At last we arrived at a dyke about eight or ten feet broad, filled with water and only partially frozen over. A square white-and-black post on its bank showed that we were at the frontier. “The outposts are a mile away on either hand,” whispered our peasant-guide. “We must get across as quickly as possible.”
The dyke lay across a clearing in the forest. We walked along it, looking wistfully at the other bank ten feet away, and searching for the bridge our guide said should be somewhere here. All at once a black figure emerged from the trees a hundred yards behind us. We stood stock-still, expecting others to appear, and ready, if attacked, to jump into the dyke and reach the other bank at all costs. Our guide was the most terrified of the party, but the black figure turned out to be only a peasant acquaintance of his from another village, who told us there was a bridge at the other end of the clearing.
The “bridge” we found to be a rickety plank, ice-covered and slippery, that threatened to give way as each one of us stepped on to it. One by one we crossed it, expecting it every moment to collapse, till at last we stood in a little group on the farther side.
“This is Finland,” observed our guide, laconically, “that is the last you will see of Sovdepia.” He used an ironical popular term for Soviet Russia constructed from the first syllables of the words Soviets of Deputies.
The moment they set foot on Finnish soil the two girls crossed themselves devoutly and fell on their knees. Then we moved up to a fallen tree-trunk some distance away and sat down to eat sandwiches.
“It’s all right for you,” the peasant went on, suddenly beginning to talk. “You’re out of it, but I’ve got to go back.” He had scarcely said a word the whole time, but once out of Russia, even though “Sovdepia” was but a few yards distant, he felt he could say what he liked. And he did. But most of the party paid but little attention to his complaints against the hated “Kommuna.” That was now all behind.

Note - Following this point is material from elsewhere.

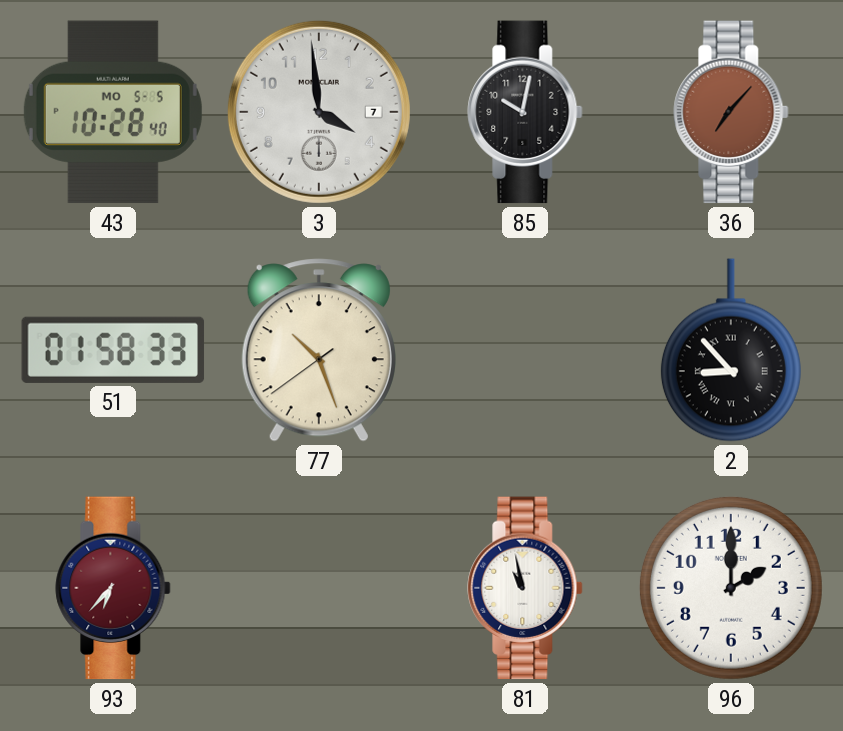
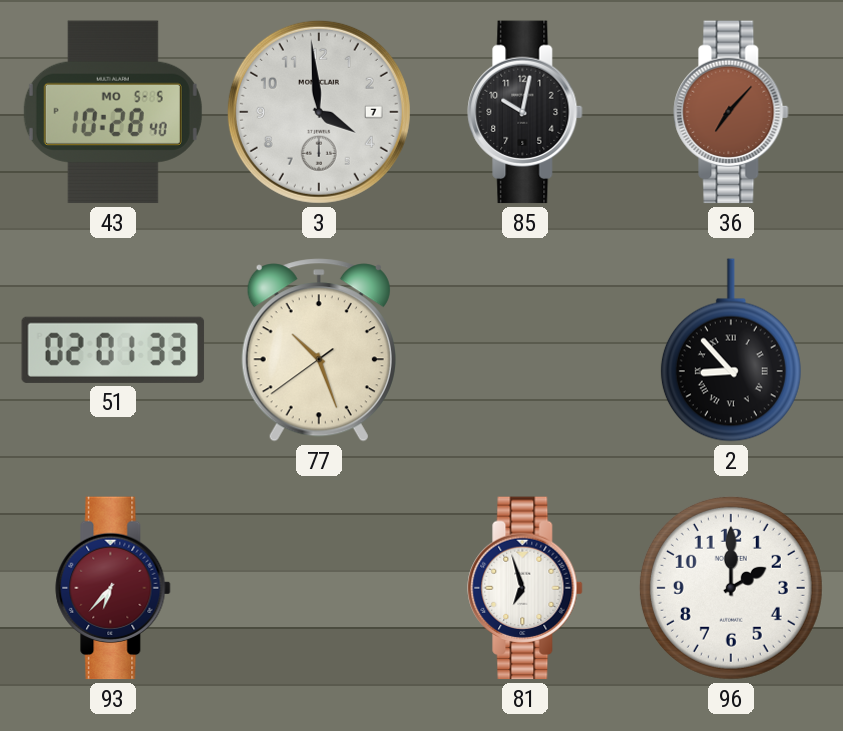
51: 01:58 -> 02:01
81: 10:58 -> 6:57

It was easy work from thence onward. There was another long walk through deep snow, but we could lie down as often as we pleased without fear of discovery by Red patrols. We should only have to report to the nearest Finnish authorities and ask for an escort until we were identified. We all talked freely now—no longer in nervous whispers—and everyone had some joke to tell that made everybody else laugh. At one of our halts Mrs. Marsh whispered in my ear, “They are the daughters of the Grand Duke Paul Alexandrovitch, the Tsar’s uncle, who was imprisoned the other day.”
The girls were his daughters by a morganatic marriage. I thought little of them at the time, except that they were both very pretty and very tastefully dressed in their sporting costumes. But I was reminded of them a few weeks later when I was back in Petrograd. Without trial, their father was shot one night in the fortress of St. Peter and St. Paul, and his body, together with other near relatives of the murdered Tsar, was thrown into a common and unmarked grave.
The incident did not impress me as it did some, for in the revolutionary tornado those of high estate pass like chaff before the wind. I could not but feel more for the hundreds less known and less fortunate who were unable to flee and escape the cruel scythe of revolution. Still, I was glad the young girls I had travelled with were no longer in the place called Sovdepia. How, I wondered, would they learn of the grim tragedy of the gloomy fortress? Who would tell them? To whom would fall the bitter lot to say: “Your father was shot for bearing the name he bore—shot, not in fair fight, but like a dog, by a gang of Letts and Chinese hirelings, and his body lies none knows where”? And I was glad it was not I.